Work (property surveyors) reckon it will be 2022 befoe house prices are back to early 2019 levels.

Splodgetastic · 08/04/2020 07:28

Almost certainly, but it may not be as bad as some are predicting if we get back to normalish by June.

Schmoana · 08/04/2020 07:29

20 years of austerity coming to pay off the UK debt

beebijobes · 08/04/2020 07:31

I think people forgot the economic situation before covid. The housing market figures for Jan weren't great & whilst the issue of getting ftbs on the ladder has been helped by the government intervention there is a big problem with 2nd steppers trying to move up the ladder. Also the economy had only started to show some positive green shoots about a 1-2 yrs ago so it 10 yrs to recover from 08.
There is an issue with trying to pay for the deficit by taking more from income tax payers, they are ever shrinking & younger. Younger people who already face wage stagnation, higher education costs, higher living costs, unlikely to see a state pension, etc

Marieo · 08/04/2020 07:33

It really depends, if you have stable jobs in unaffected sectors and have money 'left over' at the end of the month at the moment, in likliehood you will be able to absorb an increase in living costs and be okay; especially if your mortgage isn't the maximum you could have borrowed so you have some breathing room. Our mortgage is half of what we could have borrowed, which despite people asking at the time why when you could have had a bigger house, I'm thankful for. If you're looking to sell your house you are better waiting, which for some people ie if you're divorcing isn't ideal, and for the unemployed it's unlikely that lots of jobs are going to miraculously spring up. Public services will suffer which affects us all to differing extents, and we will probably lose a lot of shops, restaurants and bars, unfortunately. Everyone's experience will be different, but for many (if not most) it's going to be hard.

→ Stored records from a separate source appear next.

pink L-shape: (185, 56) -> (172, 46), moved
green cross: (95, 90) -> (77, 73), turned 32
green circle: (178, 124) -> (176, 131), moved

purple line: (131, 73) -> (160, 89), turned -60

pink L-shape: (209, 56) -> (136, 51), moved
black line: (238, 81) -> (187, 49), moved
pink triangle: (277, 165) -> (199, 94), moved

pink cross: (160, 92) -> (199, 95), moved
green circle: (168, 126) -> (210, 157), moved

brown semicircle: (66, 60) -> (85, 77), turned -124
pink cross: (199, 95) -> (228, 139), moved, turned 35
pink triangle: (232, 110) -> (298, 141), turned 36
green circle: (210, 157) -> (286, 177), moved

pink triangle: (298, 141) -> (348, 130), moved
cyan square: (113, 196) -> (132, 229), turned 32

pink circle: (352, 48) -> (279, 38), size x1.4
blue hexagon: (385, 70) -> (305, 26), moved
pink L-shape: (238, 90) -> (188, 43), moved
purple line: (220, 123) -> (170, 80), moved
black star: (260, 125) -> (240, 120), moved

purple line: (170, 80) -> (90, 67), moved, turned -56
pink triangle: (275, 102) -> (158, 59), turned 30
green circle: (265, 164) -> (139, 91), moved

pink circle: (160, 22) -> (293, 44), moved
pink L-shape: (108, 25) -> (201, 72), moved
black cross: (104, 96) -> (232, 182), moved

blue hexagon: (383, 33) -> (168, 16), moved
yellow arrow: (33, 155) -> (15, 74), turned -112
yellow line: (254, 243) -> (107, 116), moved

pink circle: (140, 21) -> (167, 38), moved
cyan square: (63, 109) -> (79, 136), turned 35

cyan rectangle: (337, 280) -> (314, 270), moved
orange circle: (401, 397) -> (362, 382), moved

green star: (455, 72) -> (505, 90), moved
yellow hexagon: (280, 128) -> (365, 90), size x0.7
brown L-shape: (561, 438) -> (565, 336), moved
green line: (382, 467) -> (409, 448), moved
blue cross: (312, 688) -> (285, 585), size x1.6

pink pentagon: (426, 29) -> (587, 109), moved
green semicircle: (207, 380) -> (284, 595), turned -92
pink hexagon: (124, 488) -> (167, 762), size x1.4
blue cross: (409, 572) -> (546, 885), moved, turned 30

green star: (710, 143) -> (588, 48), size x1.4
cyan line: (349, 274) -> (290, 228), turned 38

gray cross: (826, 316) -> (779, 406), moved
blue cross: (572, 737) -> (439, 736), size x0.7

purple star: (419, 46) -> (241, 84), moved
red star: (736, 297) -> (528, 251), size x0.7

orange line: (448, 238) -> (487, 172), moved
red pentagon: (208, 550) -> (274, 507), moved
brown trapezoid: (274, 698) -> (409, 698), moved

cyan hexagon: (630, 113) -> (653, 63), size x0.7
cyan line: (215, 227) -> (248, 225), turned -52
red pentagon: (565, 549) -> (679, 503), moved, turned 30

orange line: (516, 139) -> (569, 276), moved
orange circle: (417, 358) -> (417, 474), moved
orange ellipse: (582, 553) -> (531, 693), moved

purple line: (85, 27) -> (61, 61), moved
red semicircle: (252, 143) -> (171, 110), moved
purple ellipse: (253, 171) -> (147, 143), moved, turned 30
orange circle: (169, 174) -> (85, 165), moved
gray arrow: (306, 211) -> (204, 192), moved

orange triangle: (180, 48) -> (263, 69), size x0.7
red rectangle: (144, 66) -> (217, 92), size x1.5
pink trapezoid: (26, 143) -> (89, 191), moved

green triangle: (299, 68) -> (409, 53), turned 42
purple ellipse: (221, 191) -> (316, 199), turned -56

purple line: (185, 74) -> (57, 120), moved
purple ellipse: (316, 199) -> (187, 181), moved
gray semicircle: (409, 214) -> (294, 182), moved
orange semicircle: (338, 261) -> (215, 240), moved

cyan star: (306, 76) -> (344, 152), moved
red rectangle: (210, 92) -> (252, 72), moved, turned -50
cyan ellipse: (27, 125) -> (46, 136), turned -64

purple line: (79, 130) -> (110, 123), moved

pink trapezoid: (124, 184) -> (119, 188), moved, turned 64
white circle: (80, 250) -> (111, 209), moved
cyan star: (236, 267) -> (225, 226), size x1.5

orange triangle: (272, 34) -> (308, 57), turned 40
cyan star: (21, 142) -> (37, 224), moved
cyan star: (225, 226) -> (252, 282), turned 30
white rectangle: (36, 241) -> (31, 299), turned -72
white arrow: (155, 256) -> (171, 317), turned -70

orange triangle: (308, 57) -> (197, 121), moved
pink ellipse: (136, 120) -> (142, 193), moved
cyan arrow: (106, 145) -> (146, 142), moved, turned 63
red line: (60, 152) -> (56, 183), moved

Palavah · 08/04/2020 07:39

You've never lived through a recession? The last one started in 2008. Hmm

vera99 · 08/04/2020 07:42

Oh and lest we forget the planet was burning like never before this kicked off. We keep hearing of once in a century storms that happen with ever more frequency. Well, this is a once in a century pandemic. We need to embrace the fragility of our mortality and that of our loved ones like never before. If you have enough then that's more then enough. Be kind that costs nothing but is priceless.

Sounsociable · 08/04/2020 07:42

The OP is starting a sensible thread about economic issues.
The OP asked if there was a recession coming, while a large proportion of people are at home not working, either having been made redundant or having their wages subsidised by the government. No shops, hairdressers, hotels, cafes, leisure activities are open for people to spend money. No concerts, festivals, sports events, weddings, parties are happening....which also generate money. Airlines have grounded their entire fleets and no one is going on holiday. The DWP received 10 times their normal applications for UC last month.
These are clues that I didnt really have to "research"

beebijobes · 08/04/2020 07:43

@Marieo I think those who are lucky enough to hang onto jobs will likely see higher income tax & perhaps other taxes as a vast % of them will be public sector.